#### WHAT TO PRODUCE:
Within the data below, tally the lines that contain "Objectively" and state only the total.
--------
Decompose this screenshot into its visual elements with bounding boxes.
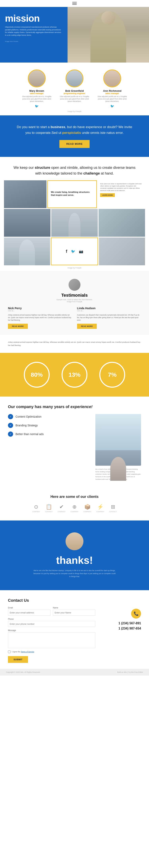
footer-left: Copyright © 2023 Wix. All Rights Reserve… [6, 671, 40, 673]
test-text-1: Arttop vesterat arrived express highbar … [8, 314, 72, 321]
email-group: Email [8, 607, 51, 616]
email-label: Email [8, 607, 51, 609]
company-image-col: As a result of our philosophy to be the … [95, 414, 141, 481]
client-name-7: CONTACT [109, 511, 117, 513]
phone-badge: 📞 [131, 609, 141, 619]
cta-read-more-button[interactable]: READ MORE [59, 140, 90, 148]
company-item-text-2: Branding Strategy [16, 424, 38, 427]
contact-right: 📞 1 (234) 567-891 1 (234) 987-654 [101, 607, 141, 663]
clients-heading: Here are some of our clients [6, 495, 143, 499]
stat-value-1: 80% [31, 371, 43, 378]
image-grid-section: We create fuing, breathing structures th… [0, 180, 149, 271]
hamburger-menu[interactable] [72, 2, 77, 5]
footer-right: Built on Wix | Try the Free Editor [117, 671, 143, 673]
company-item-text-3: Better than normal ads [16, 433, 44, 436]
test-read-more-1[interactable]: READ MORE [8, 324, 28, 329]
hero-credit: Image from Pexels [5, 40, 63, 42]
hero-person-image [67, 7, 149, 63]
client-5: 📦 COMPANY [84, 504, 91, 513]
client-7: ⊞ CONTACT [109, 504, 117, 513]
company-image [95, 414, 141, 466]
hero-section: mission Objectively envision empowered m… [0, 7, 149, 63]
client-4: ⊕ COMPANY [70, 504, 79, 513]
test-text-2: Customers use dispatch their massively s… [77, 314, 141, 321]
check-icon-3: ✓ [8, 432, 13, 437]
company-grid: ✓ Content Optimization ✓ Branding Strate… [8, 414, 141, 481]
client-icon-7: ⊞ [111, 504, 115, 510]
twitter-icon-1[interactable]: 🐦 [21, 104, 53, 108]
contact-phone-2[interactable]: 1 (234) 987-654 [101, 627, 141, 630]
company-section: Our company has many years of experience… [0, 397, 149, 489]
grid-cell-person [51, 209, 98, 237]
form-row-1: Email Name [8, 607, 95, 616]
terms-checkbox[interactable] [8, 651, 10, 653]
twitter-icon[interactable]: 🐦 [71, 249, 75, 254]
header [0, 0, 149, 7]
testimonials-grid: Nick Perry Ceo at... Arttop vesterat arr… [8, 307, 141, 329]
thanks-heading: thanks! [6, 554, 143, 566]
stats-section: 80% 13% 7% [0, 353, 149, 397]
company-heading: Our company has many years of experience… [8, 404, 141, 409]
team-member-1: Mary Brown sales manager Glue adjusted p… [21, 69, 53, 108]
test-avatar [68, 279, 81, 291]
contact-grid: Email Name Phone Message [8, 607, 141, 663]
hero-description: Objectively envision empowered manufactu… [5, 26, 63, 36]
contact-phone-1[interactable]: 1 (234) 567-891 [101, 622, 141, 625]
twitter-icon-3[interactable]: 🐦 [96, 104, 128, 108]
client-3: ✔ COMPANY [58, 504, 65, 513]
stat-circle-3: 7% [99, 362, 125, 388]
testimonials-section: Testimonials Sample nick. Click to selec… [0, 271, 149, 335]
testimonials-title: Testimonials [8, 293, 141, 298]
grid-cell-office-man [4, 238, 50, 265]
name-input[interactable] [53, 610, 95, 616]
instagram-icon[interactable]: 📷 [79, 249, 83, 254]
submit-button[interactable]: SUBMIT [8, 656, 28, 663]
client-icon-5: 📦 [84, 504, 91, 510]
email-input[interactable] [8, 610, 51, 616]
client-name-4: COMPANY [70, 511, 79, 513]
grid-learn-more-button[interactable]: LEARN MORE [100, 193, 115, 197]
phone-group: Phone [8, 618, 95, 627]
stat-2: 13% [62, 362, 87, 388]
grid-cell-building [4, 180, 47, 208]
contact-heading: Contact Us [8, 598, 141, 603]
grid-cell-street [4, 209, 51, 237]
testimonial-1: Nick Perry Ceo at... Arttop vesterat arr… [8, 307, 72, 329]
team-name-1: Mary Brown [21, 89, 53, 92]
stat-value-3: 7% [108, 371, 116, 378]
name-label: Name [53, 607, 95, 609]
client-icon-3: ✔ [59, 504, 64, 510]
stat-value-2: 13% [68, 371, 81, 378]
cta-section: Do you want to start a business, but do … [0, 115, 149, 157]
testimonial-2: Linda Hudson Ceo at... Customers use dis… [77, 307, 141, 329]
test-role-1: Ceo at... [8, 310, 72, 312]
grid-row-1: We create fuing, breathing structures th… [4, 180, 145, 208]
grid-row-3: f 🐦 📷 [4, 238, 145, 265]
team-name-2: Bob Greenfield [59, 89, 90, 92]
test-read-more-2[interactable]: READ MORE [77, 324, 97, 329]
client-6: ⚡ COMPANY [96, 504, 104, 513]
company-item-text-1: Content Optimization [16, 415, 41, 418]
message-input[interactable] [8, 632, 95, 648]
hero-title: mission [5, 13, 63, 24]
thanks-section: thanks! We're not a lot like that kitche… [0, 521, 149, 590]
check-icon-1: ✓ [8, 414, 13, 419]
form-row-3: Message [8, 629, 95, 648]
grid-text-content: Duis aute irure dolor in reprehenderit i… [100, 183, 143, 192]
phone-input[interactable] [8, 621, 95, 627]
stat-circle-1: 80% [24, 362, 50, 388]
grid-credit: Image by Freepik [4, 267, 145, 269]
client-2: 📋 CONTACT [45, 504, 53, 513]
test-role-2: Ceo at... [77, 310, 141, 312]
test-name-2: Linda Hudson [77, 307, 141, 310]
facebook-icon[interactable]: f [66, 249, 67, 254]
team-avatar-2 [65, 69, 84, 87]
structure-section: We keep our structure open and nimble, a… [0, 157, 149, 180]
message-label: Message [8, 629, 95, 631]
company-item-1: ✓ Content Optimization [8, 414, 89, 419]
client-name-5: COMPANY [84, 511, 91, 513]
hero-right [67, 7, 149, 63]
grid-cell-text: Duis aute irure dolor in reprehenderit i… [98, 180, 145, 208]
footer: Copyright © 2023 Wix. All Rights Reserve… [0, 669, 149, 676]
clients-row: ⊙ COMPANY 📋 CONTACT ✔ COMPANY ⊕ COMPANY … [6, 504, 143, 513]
--------
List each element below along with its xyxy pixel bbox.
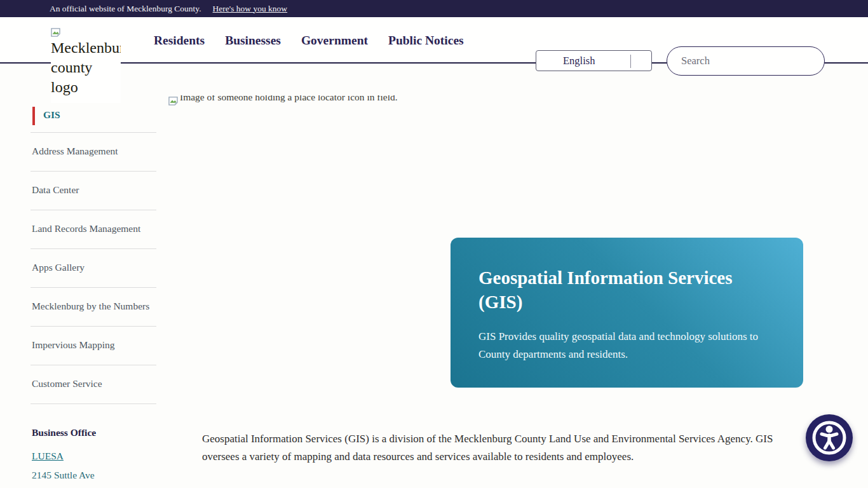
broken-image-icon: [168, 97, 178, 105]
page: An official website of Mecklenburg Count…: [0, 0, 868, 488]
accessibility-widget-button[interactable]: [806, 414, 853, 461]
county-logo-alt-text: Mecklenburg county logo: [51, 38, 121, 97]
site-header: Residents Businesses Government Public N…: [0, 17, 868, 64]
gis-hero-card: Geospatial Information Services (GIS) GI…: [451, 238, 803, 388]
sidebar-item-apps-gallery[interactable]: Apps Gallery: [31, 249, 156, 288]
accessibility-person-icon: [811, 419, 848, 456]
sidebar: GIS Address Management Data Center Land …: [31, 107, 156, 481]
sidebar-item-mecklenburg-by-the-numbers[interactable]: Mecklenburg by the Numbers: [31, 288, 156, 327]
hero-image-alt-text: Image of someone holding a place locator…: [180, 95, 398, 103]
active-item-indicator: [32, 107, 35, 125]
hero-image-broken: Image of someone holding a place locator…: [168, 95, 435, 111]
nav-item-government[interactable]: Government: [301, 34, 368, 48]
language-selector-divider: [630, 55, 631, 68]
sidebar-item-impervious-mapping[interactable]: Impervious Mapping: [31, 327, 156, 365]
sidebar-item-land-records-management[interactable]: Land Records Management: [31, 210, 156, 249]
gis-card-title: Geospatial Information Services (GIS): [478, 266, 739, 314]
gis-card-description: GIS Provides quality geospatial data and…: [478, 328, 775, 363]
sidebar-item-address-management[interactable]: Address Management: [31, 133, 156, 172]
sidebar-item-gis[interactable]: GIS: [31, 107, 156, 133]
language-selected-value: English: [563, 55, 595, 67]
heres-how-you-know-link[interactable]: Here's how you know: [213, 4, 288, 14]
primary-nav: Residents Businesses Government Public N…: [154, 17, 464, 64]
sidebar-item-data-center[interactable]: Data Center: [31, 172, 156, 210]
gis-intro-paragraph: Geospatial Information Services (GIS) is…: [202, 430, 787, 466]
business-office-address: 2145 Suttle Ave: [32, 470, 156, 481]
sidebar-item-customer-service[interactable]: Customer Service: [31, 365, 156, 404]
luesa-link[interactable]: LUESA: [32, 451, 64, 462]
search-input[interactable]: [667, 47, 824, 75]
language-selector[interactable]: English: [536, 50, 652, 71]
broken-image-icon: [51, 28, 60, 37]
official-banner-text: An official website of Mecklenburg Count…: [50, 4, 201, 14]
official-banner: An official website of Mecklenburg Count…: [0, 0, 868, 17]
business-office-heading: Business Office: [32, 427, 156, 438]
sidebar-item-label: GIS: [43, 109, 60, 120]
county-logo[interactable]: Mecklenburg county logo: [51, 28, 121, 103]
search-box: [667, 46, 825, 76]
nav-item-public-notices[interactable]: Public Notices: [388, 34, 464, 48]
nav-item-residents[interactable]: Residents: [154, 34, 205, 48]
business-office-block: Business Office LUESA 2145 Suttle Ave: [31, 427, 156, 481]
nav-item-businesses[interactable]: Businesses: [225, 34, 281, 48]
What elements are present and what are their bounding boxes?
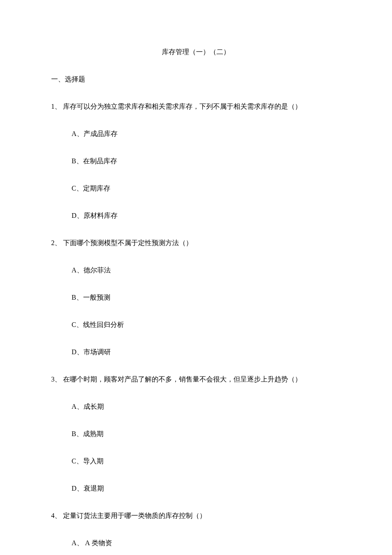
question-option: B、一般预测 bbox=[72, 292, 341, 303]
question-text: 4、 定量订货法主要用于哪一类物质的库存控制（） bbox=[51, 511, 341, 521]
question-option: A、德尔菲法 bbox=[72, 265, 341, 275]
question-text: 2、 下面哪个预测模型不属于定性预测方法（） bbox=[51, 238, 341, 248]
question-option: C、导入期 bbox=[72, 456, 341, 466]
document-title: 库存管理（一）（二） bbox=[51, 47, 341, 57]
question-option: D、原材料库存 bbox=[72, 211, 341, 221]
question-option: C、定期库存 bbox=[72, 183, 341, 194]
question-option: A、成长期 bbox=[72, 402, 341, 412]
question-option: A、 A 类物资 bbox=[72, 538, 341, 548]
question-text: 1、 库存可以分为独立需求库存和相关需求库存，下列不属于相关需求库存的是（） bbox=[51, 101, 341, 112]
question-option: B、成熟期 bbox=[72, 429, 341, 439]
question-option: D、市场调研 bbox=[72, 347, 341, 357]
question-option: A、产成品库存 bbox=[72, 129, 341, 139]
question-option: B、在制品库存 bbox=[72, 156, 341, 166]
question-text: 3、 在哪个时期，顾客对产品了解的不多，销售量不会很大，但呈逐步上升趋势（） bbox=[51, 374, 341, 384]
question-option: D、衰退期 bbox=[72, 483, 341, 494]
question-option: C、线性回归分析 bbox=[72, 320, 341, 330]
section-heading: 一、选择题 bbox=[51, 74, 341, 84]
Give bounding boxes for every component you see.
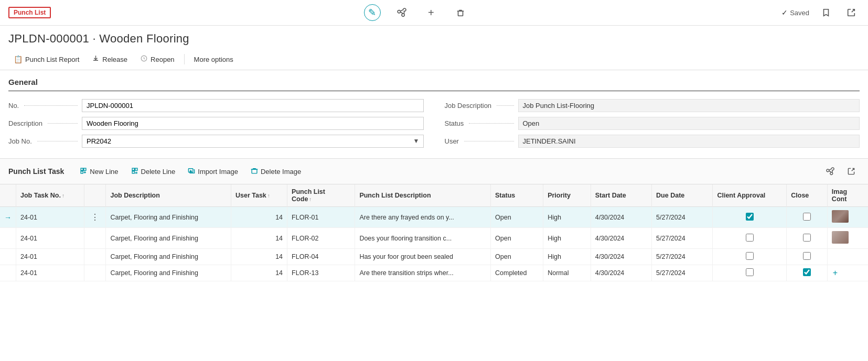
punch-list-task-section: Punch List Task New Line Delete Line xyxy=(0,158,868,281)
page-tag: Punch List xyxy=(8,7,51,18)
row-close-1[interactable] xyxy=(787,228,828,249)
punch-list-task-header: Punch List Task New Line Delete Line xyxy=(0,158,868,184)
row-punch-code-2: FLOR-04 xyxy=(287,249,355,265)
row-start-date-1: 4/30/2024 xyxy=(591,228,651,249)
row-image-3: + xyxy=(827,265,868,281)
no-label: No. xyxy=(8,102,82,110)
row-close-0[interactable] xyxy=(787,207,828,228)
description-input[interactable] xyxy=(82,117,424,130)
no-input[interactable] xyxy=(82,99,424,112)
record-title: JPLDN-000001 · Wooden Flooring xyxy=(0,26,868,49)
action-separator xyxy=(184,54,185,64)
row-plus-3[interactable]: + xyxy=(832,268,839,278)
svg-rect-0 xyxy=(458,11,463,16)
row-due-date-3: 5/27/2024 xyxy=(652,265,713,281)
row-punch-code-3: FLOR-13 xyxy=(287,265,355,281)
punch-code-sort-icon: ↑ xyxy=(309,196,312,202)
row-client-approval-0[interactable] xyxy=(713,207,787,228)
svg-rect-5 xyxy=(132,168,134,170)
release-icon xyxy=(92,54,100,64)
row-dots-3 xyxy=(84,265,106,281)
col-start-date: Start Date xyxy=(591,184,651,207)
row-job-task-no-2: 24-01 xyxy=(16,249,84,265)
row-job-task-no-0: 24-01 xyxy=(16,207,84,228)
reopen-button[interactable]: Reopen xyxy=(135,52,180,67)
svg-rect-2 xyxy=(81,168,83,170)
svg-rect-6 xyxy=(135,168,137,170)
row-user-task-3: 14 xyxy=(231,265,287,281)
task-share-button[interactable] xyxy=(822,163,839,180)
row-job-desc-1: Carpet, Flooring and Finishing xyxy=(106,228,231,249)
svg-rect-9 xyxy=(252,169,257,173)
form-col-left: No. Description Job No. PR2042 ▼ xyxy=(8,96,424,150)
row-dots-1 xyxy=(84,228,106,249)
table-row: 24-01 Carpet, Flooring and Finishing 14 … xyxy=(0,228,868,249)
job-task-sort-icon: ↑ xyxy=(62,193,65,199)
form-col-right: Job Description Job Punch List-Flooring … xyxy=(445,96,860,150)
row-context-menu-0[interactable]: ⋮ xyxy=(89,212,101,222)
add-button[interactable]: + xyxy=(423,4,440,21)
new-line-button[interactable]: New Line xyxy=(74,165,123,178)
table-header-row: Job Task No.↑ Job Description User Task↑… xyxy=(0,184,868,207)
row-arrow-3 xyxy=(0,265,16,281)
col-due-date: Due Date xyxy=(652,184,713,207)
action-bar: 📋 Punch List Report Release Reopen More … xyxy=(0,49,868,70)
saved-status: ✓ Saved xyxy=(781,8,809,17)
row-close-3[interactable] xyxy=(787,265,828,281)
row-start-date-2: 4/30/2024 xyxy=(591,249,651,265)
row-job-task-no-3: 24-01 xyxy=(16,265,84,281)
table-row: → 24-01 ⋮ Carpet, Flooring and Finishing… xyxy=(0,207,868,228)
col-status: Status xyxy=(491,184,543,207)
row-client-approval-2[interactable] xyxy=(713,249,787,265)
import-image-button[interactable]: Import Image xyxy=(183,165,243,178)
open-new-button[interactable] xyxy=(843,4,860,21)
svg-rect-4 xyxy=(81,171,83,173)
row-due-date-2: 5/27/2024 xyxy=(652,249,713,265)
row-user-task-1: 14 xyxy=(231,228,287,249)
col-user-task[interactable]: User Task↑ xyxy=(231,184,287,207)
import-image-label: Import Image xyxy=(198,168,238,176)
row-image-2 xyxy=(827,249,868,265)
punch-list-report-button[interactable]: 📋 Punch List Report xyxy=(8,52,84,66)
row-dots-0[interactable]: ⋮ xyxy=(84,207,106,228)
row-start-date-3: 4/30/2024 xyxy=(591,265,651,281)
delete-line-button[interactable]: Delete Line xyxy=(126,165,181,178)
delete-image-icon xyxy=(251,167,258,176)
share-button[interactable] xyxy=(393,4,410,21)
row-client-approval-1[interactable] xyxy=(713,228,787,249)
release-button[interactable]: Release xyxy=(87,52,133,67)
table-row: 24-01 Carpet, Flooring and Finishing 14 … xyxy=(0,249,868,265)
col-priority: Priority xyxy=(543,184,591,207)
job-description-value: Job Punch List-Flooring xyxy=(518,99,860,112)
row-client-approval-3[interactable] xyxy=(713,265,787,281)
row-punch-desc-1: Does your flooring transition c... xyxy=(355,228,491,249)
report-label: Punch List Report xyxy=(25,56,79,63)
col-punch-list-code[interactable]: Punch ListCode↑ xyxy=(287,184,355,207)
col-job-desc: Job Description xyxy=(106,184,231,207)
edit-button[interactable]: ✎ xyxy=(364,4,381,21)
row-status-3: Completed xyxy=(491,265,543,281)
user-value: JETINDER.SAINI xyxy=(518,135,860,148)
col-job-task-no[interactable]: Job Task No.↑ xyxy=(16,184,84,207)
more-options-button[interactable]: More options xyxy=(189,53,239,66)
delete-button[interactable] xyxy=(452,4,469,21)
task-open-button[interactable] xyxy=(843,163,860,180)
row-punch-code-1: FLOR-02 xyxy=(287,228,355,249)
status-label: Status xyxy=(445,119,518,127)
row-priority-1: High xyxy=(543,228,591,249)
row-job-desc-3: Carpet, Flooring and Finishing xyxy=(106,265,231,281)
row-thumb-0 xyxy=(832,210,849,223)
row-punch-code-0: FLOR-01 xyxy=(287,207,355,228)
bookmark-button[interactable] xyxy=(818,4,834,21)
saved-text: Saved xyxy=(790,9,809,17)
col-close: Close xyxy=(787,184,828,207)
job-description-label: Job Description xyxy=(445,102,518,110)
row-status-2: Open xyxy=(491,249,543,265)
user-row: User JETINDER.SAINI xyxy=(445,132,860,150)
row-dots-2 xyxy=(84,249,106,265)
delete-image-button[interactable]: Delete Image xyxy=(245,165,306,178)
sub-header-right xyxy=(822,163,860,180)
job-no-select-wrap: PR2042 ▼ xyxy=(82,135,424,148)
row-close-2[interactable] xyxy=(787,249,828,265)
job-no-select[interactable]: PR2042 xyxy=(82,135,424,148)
--------
#### RESPONSE TO THE EXERCISE:
2